A new mini Andermatt is to be built in Dieni GR.
Martin SchmidtEditor Economics
While hotels have regularly opened up in many holiday destinations in recent years, tourism projects continue to make the headlines, the dimensions of which make you forget all the romantic huts. Most recently in the southern Grisons mountain village of San Bernardino.
Lugano entrepreneur Stefano Artioli (62) wants to invest up to 300 million francs in several hotels, holiday apartments and the modernization of the ski lifts in the village. In this way, 1,500 beds are intended to bring new life to the slumbering mountain village. Artioli aims to complete the entire project by 2025.
The Egyptian entrepreneur Samih Sawiris (65) also has big plans for his Andermatt Swiss Alps AG. In Sedrun GR, he wants to build a new village district from scratch for CHF 170 million: 13 buildings, 410 hotel rooms, 119 holiday apartments. If everything goes according to plan, the new part of the village should be ready by 2027. In the last 15 years, Sawiris has already invested around 1.5 billion francs in a huge resort with holiday apartments, hotels and the ski area in Andermatt UR.
Houses of cards with risks
Christian Laesser (59), tourism economist at the University of St. Gallen, is familiar with such mammoth projects: “The low interest rate environment and the cheap loans in recent years have given such large-scale projects new international impetus.”
The logic behind it is always similar, explains Laesser. “An investor can buy relatively cheap land and use it to develop a real estate business, including tourism.” The potential for increasing the value of real estate, especially on wasteland, can be considerable.

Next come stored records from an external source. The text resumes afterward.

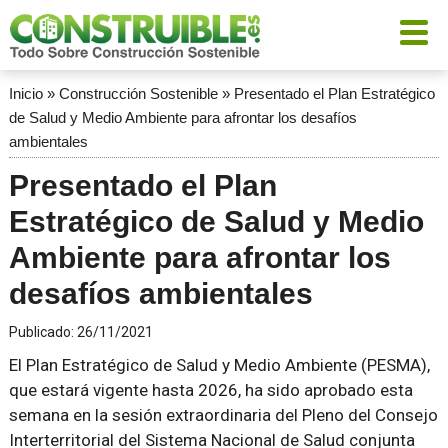
Inicio
»
Construcción Sostenible
»
Presentado el Plan Estratégico
de Salud y Medio Ambiente para afrontar los desafíos
ambientales
Presentado el Plan
Estratégico de Salud y Medio
Ambiente para afrontar los
desafíos ambientales
Publicado:
26/11/2021
El Plan Estratégico de Salud y Medio Ambiente (PESMA),
que estará vigente hasta 2026, ha sido aprobado esta
semana en la sesión extraordinaria del Pleno del Consejo
Interterritorial del Sistema Nacional de Salud conjunta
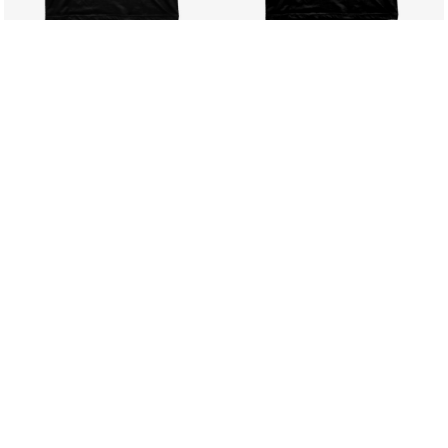
sion-Links (Affiliate-Links). Wenn du über einen solchen Verweisklic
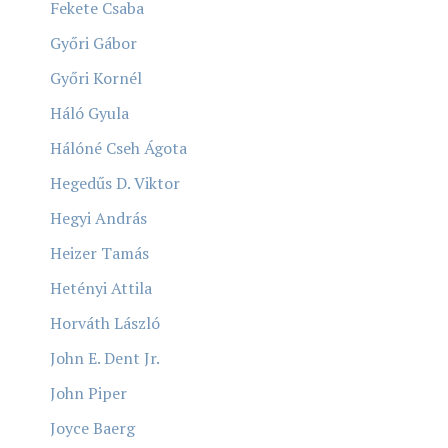
Fekete Csaba
Győri Gábor
Győri Kornél
Háló Gyula
Hálóné Cseh Ágota
Hegedűs D. Viktor
Hegyi András
Heizer Tamás
Hetényi Attila
Horváth László
John E. Dent Jr.
John Piper
Joyce Baerg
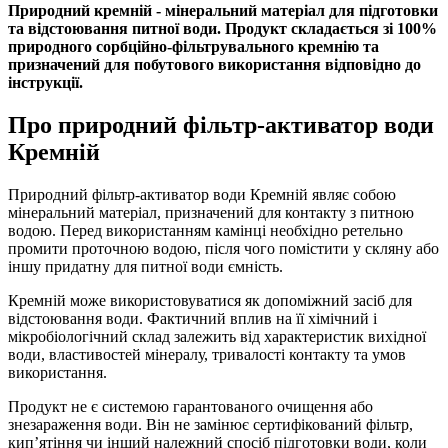
Природний кремній - мінеральний матеріал для підготовки
та відстоювання питної води. Продукт складається зі 100%
природного сорбційно-фільтрувального кремнію та
призначений для побутового використання відповідно до
інструкції.
Про природний фільтр-активатор води
Кремній
Природний фільтр-активатор води Кремній являє собою
мінеральний матеріал, призначений для контакту з питною
водою. Перед використанням камінці необхідно ретельно
промити проточною водою, після чого помістити у скляну або
іншу придатну для питної води ємність.
Кремній може використовуватися як допоміжний засіб для
відстоювання води. Фактичний вплив на її хімічний і
мікробіологічний склад залежить від характеристик вихідної
води, властивостей мінералу, тривалості контакту та умов
використання.
Продукт не є системою гарантованого очищення або
знезараження води. Він не замінює сертифікований фільтр,
кип’ятіння чи інший належний спосіб підготовки води, коли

It remains to be seen whether this will continue to work when interest rates rise, says the expert.
The investors use the profits from the real estate business to promote the tourist infrastructure in town and other real estate projects. “If the calculation works out, they create a self-reinforcing cycle,” says Laesser. But the projects are anything but a sure-fire success, according to the economist: “If the investors don’t get the real estate business up and running, the house of cards will collapse.”

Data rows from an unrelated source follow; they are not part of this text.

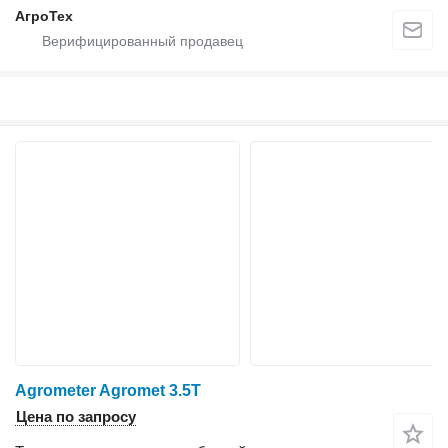
АгроТех
Agrometer Agromet 3.5T
Цена по запросу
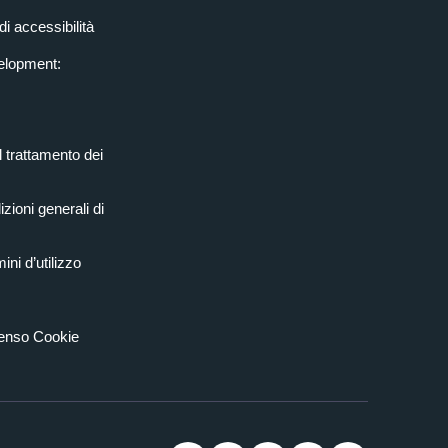
di accessibilità
elopment:
l trattamento dei
zioni generali di
ini d’utilizzo
senso Cookie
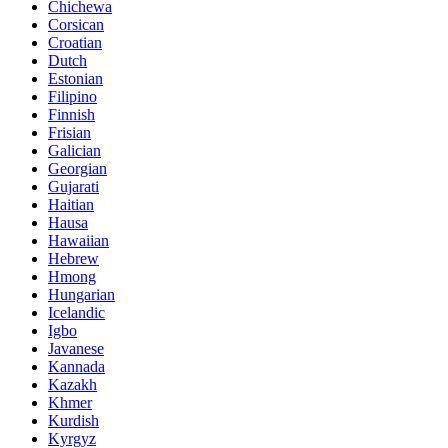
Chichewa
Corsican
Croatian
Dutch
Estonian
Filipino
Finnish
Frisian
Galician
Georgian
Gujarati
Haitian
Hausa
Hawaiian
Hebrew
Hmong
Hungarian
Icelandic
Igbo
Javanese
Kannada
Kazakh
Khmer
Kurdish
Kyrgyz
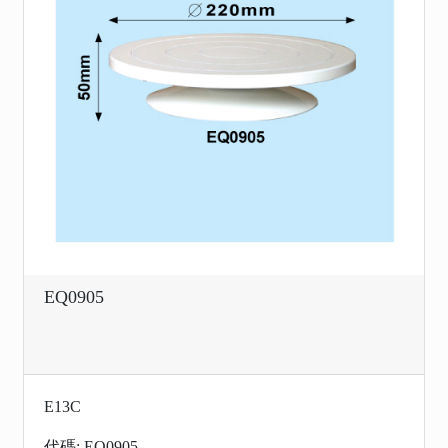
EQ0905
E13C
代碼: EQ0905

Destinations hope for warm beds
Major projects can also be an opportunity for established tourism destinations. For example in Saas-Fee VS. Numerous hotels have closed there in the past. With the Swede Peter Wittander (58) there is now an investor who wants to build 67 residential units with 400 beds at six locations. According to “Walliser Bote”, 94 percent of the apartments worth CHF 72 million have already been sold.
The Second Homes Act ensures that the new owners have to rent out the apartments in Saas-Fee. The community can therefore look forward to more guests. However, such a large number of co-owners can be dangerous in the long term. “Projects like this are often profitable in the short term, especially for the lead investors,” says Laesser. “But if major renovations are necessary later on, conflicts can quickly arise between the many parties involved.”
Sawiris is planning a marina and a mini village
In the municipality of Hérémence in the Lower Valais, a 90-million-dollar project is also nearing completion. The key data: 60 hotel beds and almost 160 apartments including a thermal and wellness center. Here, too, the investors have sold some of the apartments.
And then there is another Sawiris project: the entrepreneur wants to build a marina and mini-village on Lake Uri. He is planning a hotel with 50 rooms and 100 other serviced holiday apartments. As in most places, the project met with approval from the population, but also numerous critics.